There is no single way of identifying an individual who is likely to be susceptible to an extremist ideology. It can happen in many different ways and settings. Specific background factors may contribute to vulnerability which are often combined with specific influences such as family, friends or online, and with specific needs for which an extremist or terrorist group may appear to provide an answer. The internet and the use of social media in particular has become a major factor in the radicalisation of young people. As with managing other safeguarding risks, staff should be alert to changes in children’s behaviour which could indicate that they may be in need of help or protection. School staff should use their professional judgement in identifying children who might be at risk of radicalisation and act proportionately which may include making a referral to appropriate external sources of support.


In the context of our Trust schools, staff need to be aware that children are at risk of radicalisation from ideologies that are political, religious or extreme in other ways, showing prejudice towards groups. The ‘incel’ ideological group (involuntary celibate) use phrases such as a ‘chad’ and a ‘Stacey’ to negatively identify others who they show hatred towards.

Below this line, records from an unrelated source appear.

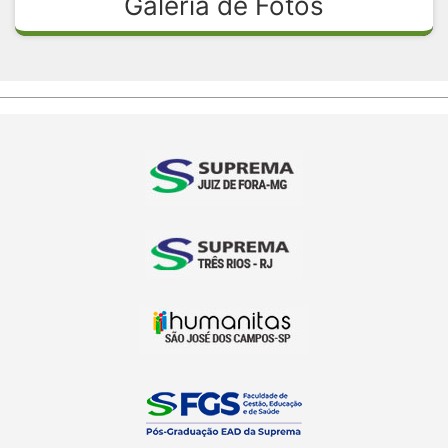
Galeria de Fotos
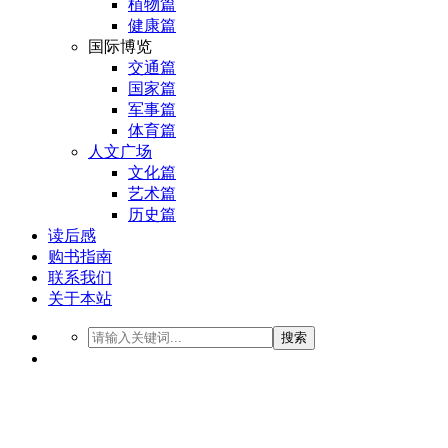
植物篇
健康篇
国际博览
交通篇
国家篇
军事篇
体育篇
人文广场
文化篇
艺术篇
历史篇
读后感
购书指南
联系我们
关于本站
搜索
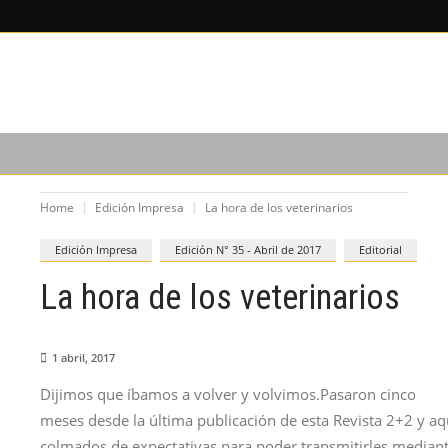
X
×
LEE SOBRE
EDICIÓN IM
CAPACITACIÓN
PODCAST
Home
Edición Impresa
La hora de los veterinarios
Edición Impresa
Edición N° 35 - Abril de 2017
Editorial
La hora de los veterinarios
1 abril, 2017
Dijimos que íbamos a volver y volvimos.Pasaron cinco
meses desde la última publicación de esta Revista 2+2 y a
colmados de expectativas para poder transmitirles mediant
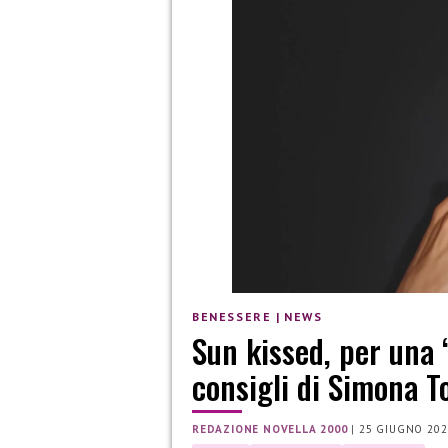
BENESSERE
|
NEWS
Sun kissed, per una “
consigli di Simona To
REDAZIONE NOVELLA 2000
|
25 GIUGNO 202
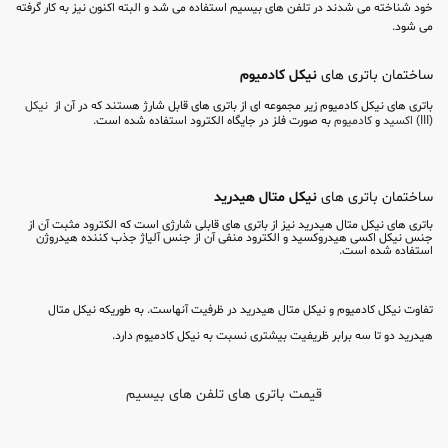
خود شناخته می شدند در تلفن های بیسیم استفاده می شد و البته اکنون نیز به کار گرفته
می شود.
ساختمان باتری های
نیکل کادمیوم
باتری های نیکل کادمیوم زیر مجموعه ای از باتری های قابل شارژ هستند که در آن از
نیکل
(III) اکسید
و
کادمیوم
به صورت فلز در جایگاه الکترود استفاده شده است.
ساختمان باتری های
نیکل متال هیدرید
باتری های نیکل متال هیدرید نیز از باتری های قابلی شارژی است که الکترود مثبت آن از
جنس نیکل اکسی هیدروکسید و الکترود منفی آن از جنس آلیاژ جذب کننده هیدروژن
استفاده شده است.
تفاوت نیکل کادمیوم و نیکل متال هیدرید در ظرفیت آنهاست. به طوریکه نیکل متال
هیدرید دو تا سه برابر ظریفیت بیشتری نسبت به نیکل کادمیوم دارد.
قیمت باتری های تلفن های بیسیم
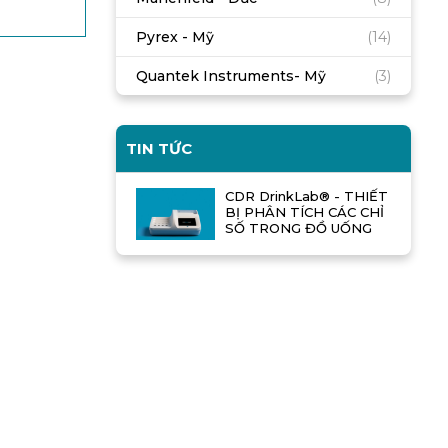
Pyrex - Mỹ
(14)
Quantek Instruments- Mỹ
(3)
TIN TỨC
CDR DrinkLab® - THIẾT
BỊ PHÂN TÍCH CÁC CHỈ
SỐ TRONG ĐỒ UỐNG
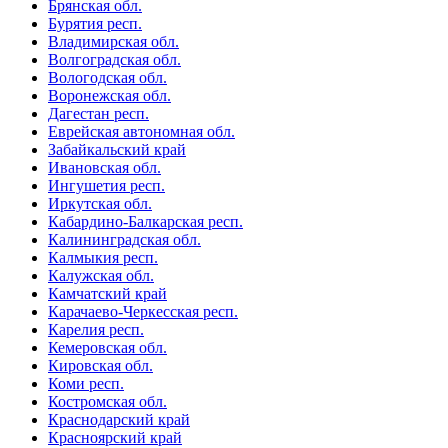
Брянская обл.
Бурятия респ.
Владимирская обл.
Волгоградская обл.
Вологодская обл.
Воронежская обл.
Дагестан респ.
Еврейская автономная обл.
Забайкальский край
Ивановская обл.
Ингушетия респ.
Иркутская обл.
Кабардино-Балкарская респ.
Калининградская обл.
Калмыкия респ.
Калужская обл.
Камчатский край
Карачаево-Черкесская респ.
Карелия респ.
Кемеровская обл.
Кировская обл.
Коми респ.
Костромская обл.
Краснодарский край
Красноярский край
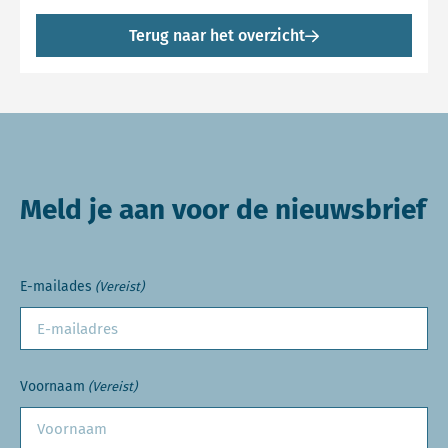
Terug naar het overzicht
Meld je aan voor de nieuwsbrief
E-mailades
(Vereist)
Voornaam
(Vereist)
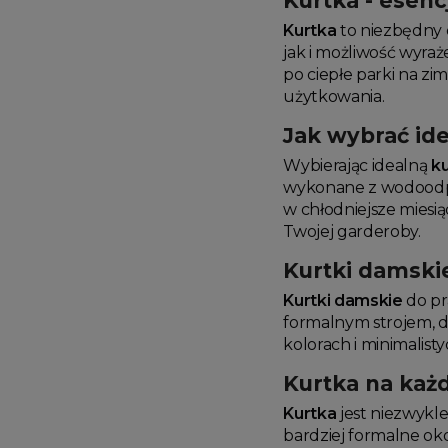
Kurtka - esen
Kurtka
to niezbędny 
jak i możliwość wyraż
po ciepłe parki na zi
użytkowania.
Jak wybrać id
Wybierając idealną
k
wykonane z wodoodpor
w chłodniejsze miesi
Twojej garderoby.
Kurtki damski
Kurtki damskie
do pr
formalnym strojem, d
kolorach i minimalist
Kurtka na każ
Kurtka
jest niezwykl
bardziej formalne ok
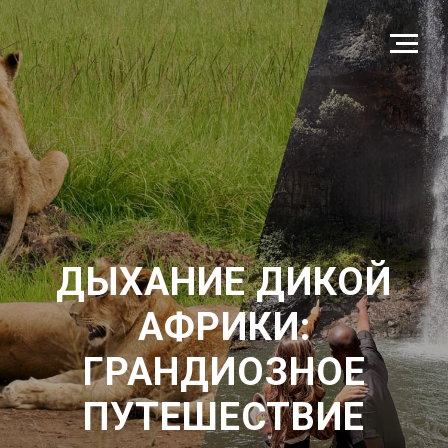
ДЫХАНИЕ ДИКОЙ
АФРИКИ:
ГРАНДИОЗНОЕ
ПУТЕШЕСТВИЕ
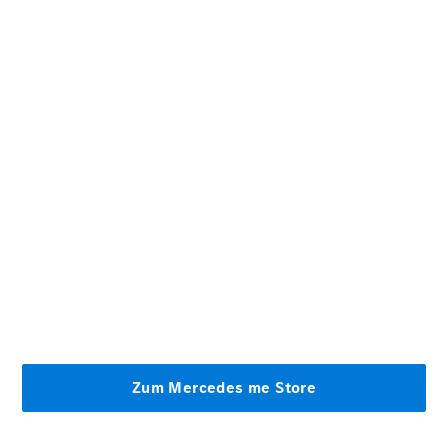
GLS
Neu
Mercedes-
Maybach
GLS SUV
Mercedes-
Maybach
Neu
GLS SUV
G-Klasse
Elektrisch
Geländewagen
G-Klasse
Geländewagen
Konfigurator
Mercedes-
Benz Store
T-Modell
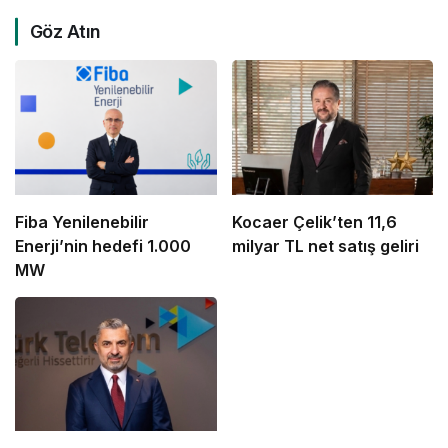
Göz Atın
Fiba Yenilenebilir
Kocaer Çelik’ten 11,6
Enerji’nin hedefi 1.000
milyar TL net satış geliri
MW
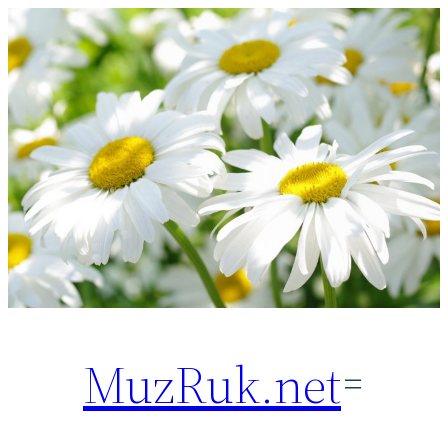
Перейти
к
содержимому
MuzRuk.net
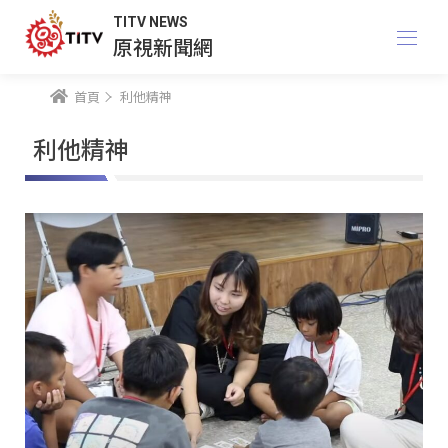
TITV NEWS
原視新聞網
首頁
利他精神
利他精神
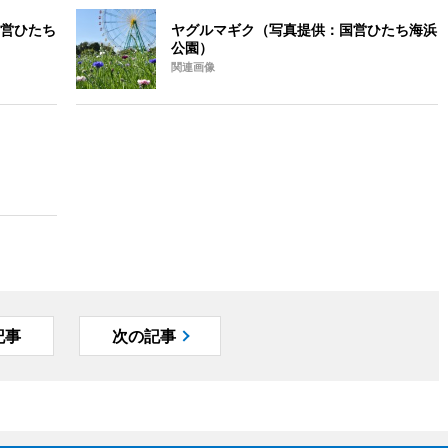
営ひたち
ヤグルマギク（写真提供：国営ひたち海浜
公園）
関連画像
記事
次の記事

We need to be watchful and listen for such phrases, reporting this as a concern using the same school system.

Other signs that a child may be at risk of radicalisation include:

- Language and open reference to ideologies and/or groups

- Changing friendships and/or isolating family/friends

- A disrespectful attitude, more aggressive and/or secretiveness

- Some children attempt to hide their views, refusing to engage in any form of discussion


Radicalisation can be difficult to spot. There is no specific profile for a person likely to become involved in extremism or a single indicator of when a person might move to adopt violence in support of extremist ideas.

Schools must ensure that children are safe from terrorist and extremist material when accessing the internet in schools. Keeping Children Safe in Education (DfE 2021) requires schools to “ensure appropriate filters and appropriate monitoring systems are in place.” There is additional guidance how to teach pupils to be safe online on the DfE guidance.

We ensure that suitable age appropriate and differentiated filtering is in place. We also teach pupils about online safety more generally. We recognise that no filter can be guaranteed to be 100% effective. The headteacher of each school will check that the school is satisfied that the appropriate monitoring and filtering system is in place to manage threats in liaison with the Designated Safeguarding Lead and IT Network Manager.